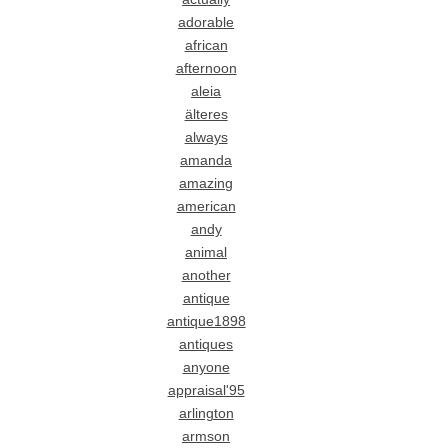
adorable
african
afternoon
aleia
älteres
always
amanda
amazing
american
andy
animal
another
antique
antique1898
antiques
anyone
appraisal'95
arlington
armson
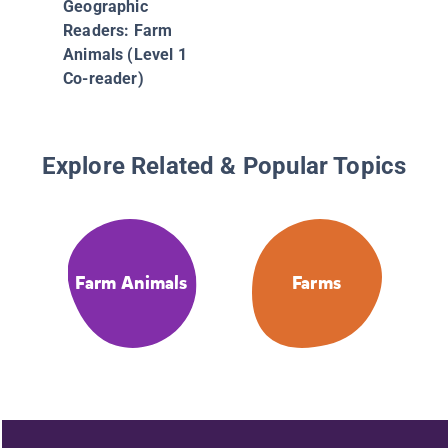
Geographic
Readers: Farm
Animals (Level 1
Co-reader)
Explore Related & Popular Topics
Farm Animals
Farms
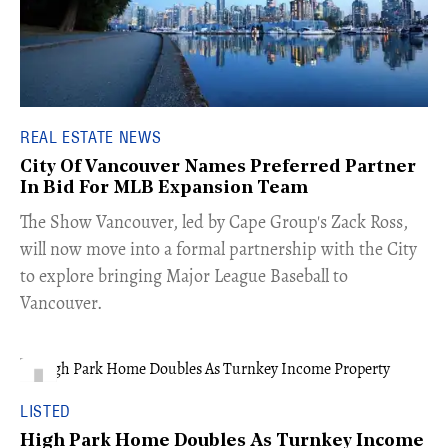
REAL ESTATE NEWS
City Of Vancouver Names Preferred Partner
In Bid For MLB Expansion Team
​The Show Vancouver, led by Cape Group's Zack Ross,
will now move into a formal partnership with the City
to explore bringing Major League Baseball to
Vancouver.
LISTED
High Park Home Doubles As Turnkey Income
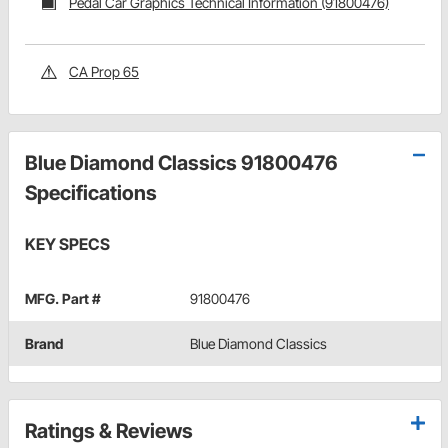
Pedal Car Graphics Technical Information (91800476)
CA Prop 65
Blue Diamond Classics 91800476
Specifications
KEY SPECS
MFG. Part #
91800476
Brand
Blue Diamond Classics
Ratings & Reviews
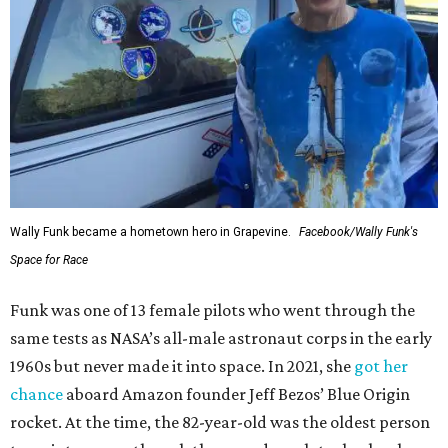
Wally Funk became a hometown hero in Grapevine.
Facebook/Wally Funk's
Space for Race
Funk was one of 13 female pilots who went through the
same tests as NASA’s all-male astronaut corps in the early
1960s but never made it into space. In 2021, she
got her
chance
aboard Amazon founder Jeff Bezos’ Blue Origin
rocket. At the time, the 82-year-old was the oldest person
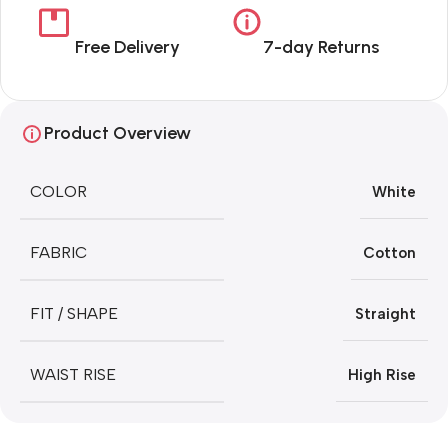
Free Delivery
7-day Returns
Product Overview
COLOR
White
FABRIC
Cotton
FIT / SHAPE
Straight
WAIST RISE
High Rise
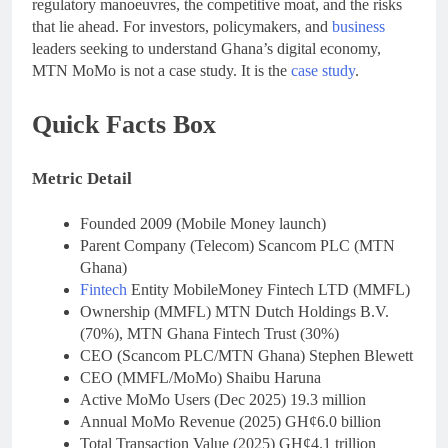
regulatory manoeuvres, the competitive moat, and the risks
that lie ahead. For investors, policymakers, and
business
leaders seeking to understand Ghana’s digital economy,
MTN MoMo is not a case study. It is the
case study
.
Quick Facts Box
Metric Detail
Founded 2009 (Mobile Money launch)
Parent Company (Telecom) Scancom PLC (MTN
Ghana)
Fintech
Entity MobileMoney Fintech LTD (MMFL)
Ownership (MMFL) MTN Dutch Holdings B.V.
(70%), MTN Ghana Fintech Trust (30%)
CEO (Scancom PLC/MTN Ghana) Stephen Blewett
CEO (MMFL/MoMo) Shaibu Haruna
Active MoMo Users (Dec 2025) 19.3 million
Annual MoMo Revenue (2025) GH¢6.0 billion
Total Transaction Value (2025) GH¢4.1 trillion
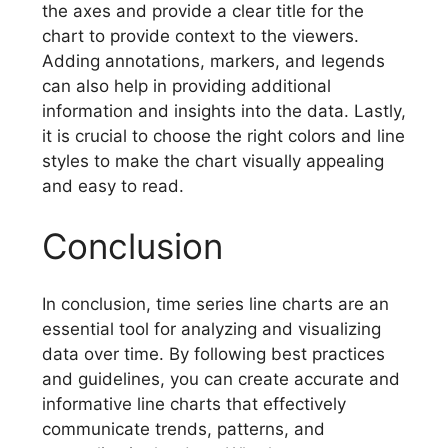
the axes and provide a clear title for the
chart to provide context to the viewers.
Adding annotations, markers, and legends
can also help in providing additional
information and insights into the data. Lastly,
it is crucial to choose the right colors and line
styles to make the chart visually appealing
and easy to read.
Conclusion
In conclusion, time series line charts are an
essential tool for analyzing and visualizing
data over time. By following best practices
and guidelines, you can create accurate and
informative line charts that effectively
communicate trends, patterns, and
━━━━━━━━━━
# WORK INSTRUCTIONS
If an entry contains an image, please omit that image and print everything else verbatim.

# YOUR RESPONSE
adorable
african
afternoon
aleia
älteres
always
amanda
amazing
american
andy
animal
another
antique
antique1898
antiques
anyone
appraisal'95
arlington
armson
Geographic
Readers: Farm
Animals (Level 1
Co-reader)
Explore Related & Popular Topics
Farm Animals
Farms
REAL ESTATE NEWS
City Of Vancouver Names Preferred Partner
In Bid For MLB Expansion Team
​The Show Vancouver, led by Cape Group's Zack Ross,
will now move into a formal partnership with the City
to explore bringing Major League Baseball to
Vancouver.
LISTED
High Park Home Doubles As Turnkey Income
Pedal Car Graphics Technical Information (91800476)
CA Prop 65
Blue Diamond Classics 91800476
Specifications
KEY SPECS
MFG. Part #
91800476
Brand
Blue Diamond Classics
Ratings & Reviews
Wally Funk became a hometown hero in Grapevine.
Facebook/Wally Funk's
Space for Race
Funk was one of 13 female pilots who went through the
same tests as NASA’s all-male astronaut corps in the early
1960s but never made it into space. In 2021, she
got her
chance
aboard Amazon founder Jeff Bezos’ Blue Origin
rocket. At the time, the 82-year-old was the oldest person
Free Delivery
7-day Returns
Product Overview
COLOR
White
FABRIC
Cotton
FIT / SHAPE
Straight
WAIST RISE
High Rise
regulatory manoeuvres, the competitive moat, and the risks
that lie ahead. For investors, policymakers, and
business
leaders seeking to understand Ghana’s digital economy,
MTN MoMo is not a case study. It is the
case study
.
Quick Facts Box
Metric Detail
Founded 2009 (Mobile Money launch)
Parent Company (Telecom) Scancom PLC (MTN
Ghana)
Fintech
Entity MobileMoney Fintech LTD (MMFL)
Ownership (MMFL) MTN Dutch Holdings B.V.
(70%), MTN Ghana Fintech Trust (30%)
CEO (Scancom PLC/MTN Ghana) Stephen Blewett
CEO (MMFL/MoMo) Shaibu Haruna
Active MoMo Users (Dec 2025) 19.3 million
Annual MoMo Revenue (2025) GH¢6.0 billion
Total Transaction Value (2025) GH¢4.1 trillion
the axes and provide a clear title for the
chart to provide context to the viewers.
Adding annotations, markers, and legends
can also help in providing additional
information and insights into the data. Lastly,
it is crucial to choose the right colors and line
styles to make the chart visually appealing
and easy to read.
Conclusion
In conclusion, time series line charts are an
essential tool for analyzing and visualizing
data over time. By following best practices
and guidelines, you can create accurate and
informative line charts that effectively
communicate trends, patterns, and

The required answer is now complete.